Fitting for a culture completely consumed by greed, djkaktus was not a rallying point for the SCP Wiki, but a pitied frontrunner whose fate all were motivated to avoid themselves. A group surge of author signatures atop SCP articles actually folds very seamlessly into the reputation of the SCP Wiki as a place to see and be seen, does it not? It is where authors flock to, not for any high standards of writing or inherent challenge, but because it is where any and all social spoils are to be had. Rather than be seen as an affront to the rating module’s cultural supremacy for the SCP Wiki then, the author signature when placed above it should instead be seen as an extension of that module; the signature, like the spoils of the rating module, exemplifies the desire to shill one’s self as garishly and visibly as possible.

To drive this home, you can actually witness the anger in djkaktus regarding his missed opportunity with SCP-2316:

djkaktus replies to his Twitter thread about the non-attribution. (A gif of an angry character punching a door to excuse their exit — source.)

This is not someone who is upset for the purposes of legal injustice, but a personal injustice. Rightfully so; but it highlights the FOMO, which is my point, and is the greater motivator for the SCP Wiki community.

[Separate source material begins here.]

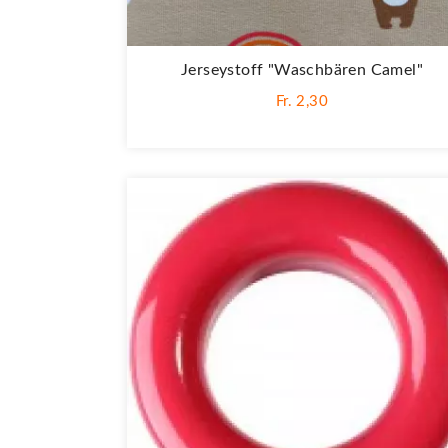
Jerseystoff "Waschbären Camel"
Fr. 2,30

Additionally, if we go back to the most prominent activistic Twitter post arguing for the change, we can now analyze the root of the supplied argumentation in new appreciation:

Notice that the argument boils down to: “We have a right to.” This is an argument to strict emotional and ego-centric appeal. It is about the right of the individual to self-promote. It is interesting that, in a landscape of deep issues, the most supported & high-profile activism in the SCP Wiki’s culture is about the right to shill more.

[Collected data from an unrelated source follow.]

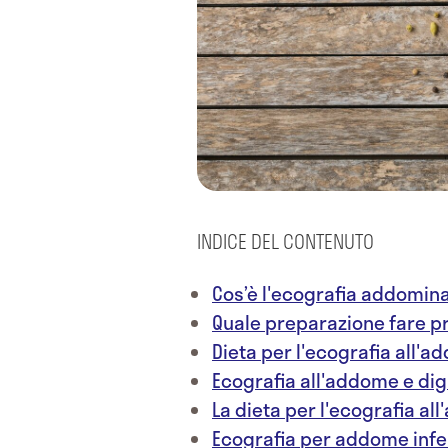
INDICE DEL CONTENUTO
Cos’è l'ecografia addomin
Quale preparazione fare p
Dieta per l'ecografia all'
Ecografia all'addome e di
La dieta per l'ecografia a
Ecografia per addome infe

Here, the activist attributes the unexamined action of not previously signing your works atop to a philosophical laziness that simply and undesirably copies what others do, just because others do them. Yet is that not how author signatures atop articles operate today? This “activism” has thus merely exchanged one act of thoughtless mimicry with another one; and can’t you guess which act some author who is unaware of this greater context will prefer to copy, once it is seen? Isn’t it obvious as to why?

Furthermore, this author (who has been around long enough to know better) carefully avoids the real and obvious reason why SCP articles have never had author signatures atop; because it as a collective writing project has always prioritized a nameless collective over individual author ego. It is imperative, and always has been, that the Foundation convey a sense of realism as a shadowy government database. That initial ideal has slowly been destroyed by more and more ego-centric motives and cultural shifts; the author signature included. No secretive government database detailing direly covert paranormal activity is going to believably make room for their personnel to frolic in a flight-of-fancy moment meant to stroke their ego to their peers.

That’s why; it isn’t in character for the Foundation. Never has been. But qntm disingenuously pretends that such a reason is not right in front of him.

A bit more down the Tweet thread, and we finally see the argument’s true colors; “it’ll increase your profile”. That’s what the author signature is all about! It is not about solving anything to do with non-attribution. It can’t! This motive is a greed-filled and self-serving spirit of carnal indulgence that has been coiled and primed since the days of wiser and more spiritually mature figures leading the SCP Wiki by example. In those times, where the Administrator sockpuppeted in order to separate works from persona, no one questioned whether to put author signatures atop their pages… not because they were stupid, but because they knew what they were doing.

Those times are now over, and the SCP-2316 event was the perfect excuse for a self-aggrandizing gambit to pounce and make its move upon a spiritually weak and helpless group of vain authors. The characteristically uncritical and unthinking SCP Wiki body was more than happy to receive the pseudo-intellectual rationale & encouragement; all by a veteran author who surely is correct by virtue of his clout. If he is doing it, how ulterior can it be?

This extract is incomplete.